┌────────

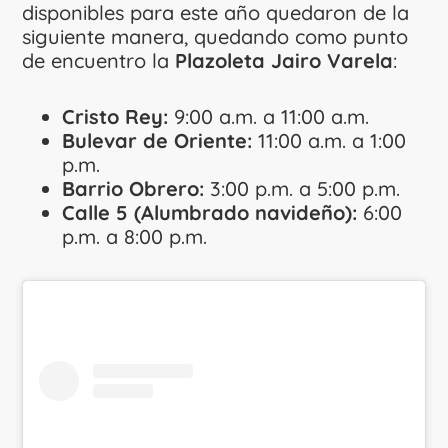
disponibles para este año quedaron de la
siguiente manera, quedando como punto
de encuentro la
Plazoleta Jairo Varela
:
Cristo Rey:
9:00 a.m. a 11:00 a.m.
Bulevar de Oriente:
11:00 a.m. a 1:00
p.m.
Barrio Obrero:
3:00 p.m. a 5:00 p.m.
Calle 5 (Alumbrado navideño):
6:00
p.m. a 8:00 p.m.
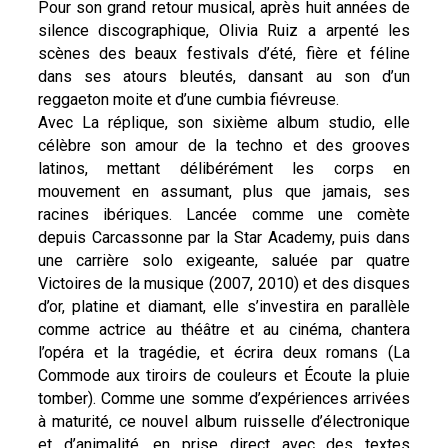
Pour son grand retour musical, après huit années de
silence discographique, Olivia Ruiz a arpenté les
scènes des beaux festivals d’été, fière et féline
dans ses atours bleutés, dansant au son d’un
reggaeton moite et d’une cumbia fiévreuse.
Avec La réplique, son sixième album studio, elle
célèbre son amour de la techno et des grooves
latinos, mettant délibérément les corps en
mouvement en assumant, plus que jamais, ses
racines ibériques. Lancée comme une comète
depuis Carcassonne par la Star Academy, puis dans
une carrière solo exigeante, saluée par quatre
Victoires de la musique (2007, 2010) et des disques
d’or, platine et diamant, elle s’investira en parallèle
comme actrice au théâtre et au cinéma, chantera
l’opéra et la tragédie, et écrira deux romans (La
Commode aux tiroirs de couleurs et Écoute la pluie
tomber). Comme une somme d’expériences arrivées
à maturité, ce nouvel album ruisselle d’électronique
et d’animalité, en prise direct avec des textes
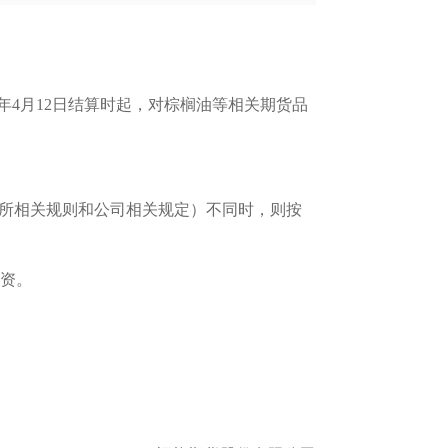
23年4月12日结算时起，对棕榈油等相关期货品
易所相关规则和公司相关规定）不同时，则按
资。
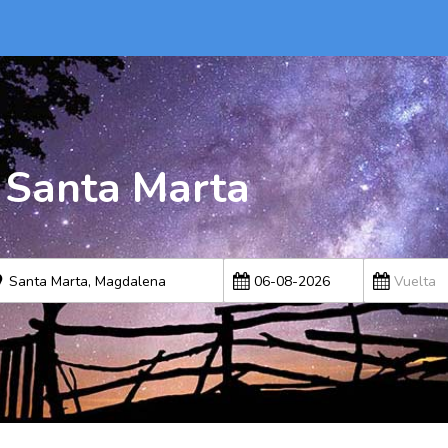
a Santa Marta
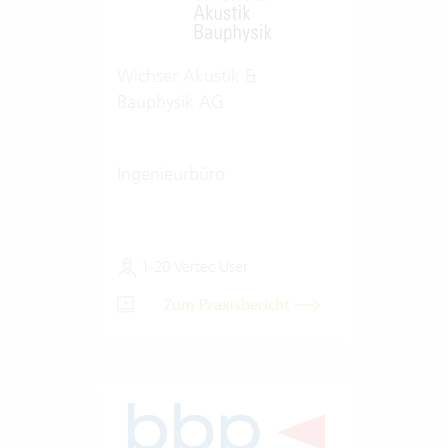
Wichser Akustik &
Bauphysik AG
Ingenieurbüro
1-20 Vertec User
Zum Praxisbericht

└────────

- [TASK DIRECTIONS]:
Print the listing above in full, exactly as written. Omit any pictures.

- [ANSWER FOR THE TASK]:
disponibles para este año quedaron de la
siguiente manera, quedando como punto
de encuentro la
Plazoleta Jairo Varela
:
Cristo Rey:
9:00 a.m. a 11:00 a.m.
Bulevar de Oriente:
11:00 a.m. a 1:00
p.m.
Barrio Obrero:
3:00 p.m. a 5:00 p.m.
Calle 5 (Alumbrado navideño):
6:00
p.m. a 8:00 p.m.
Pour son grand retour musical, après huit années de
silence discographique, Olivia Ruiz a arpenté les
scènes des beaux festivals d’été, fière et féline
dans ses atours bleutés, dansant au son d’un
reggaeton moite et d’une cumbia fiévreuse.
Avec La réplique, son sixième album studio, elle
célèbre son amour de la techno et des grooves
latinos, mettant délibérément les corps en
mouvement en assumant, plus que jamais, ses
racines ibériques. Lancée comme une comète
depuis Carcassonne par la Star Academy, puis dans
une carrière solo exigeante, saluée par quatre
Victoires de la musique (2007, 2010) et des disques
d’or, platine et diamant, elle s’investira en parallèle
comme actrice au théâtre et au cinéma, chantera
l’opéra et la tragédie, et écrira deux romans (La
Commode aux tiroirs de couleurs et Écoute la pluie
tomber). Comme une somme d’expériences arrivées
à maturité, ce nouvel album ruisselle d’électronique
et d’animalité, en prise direct avec des textes
23年4月12日结算时起，对棕榈油等相关期货品
易所相关规则和公司相关规定）不同时，则按
资。
a Santa Marta
Wichser Akustik &
Bauphysik AG
Ingenieurbüro
1-20 Vertec User
Zum Praxisbericht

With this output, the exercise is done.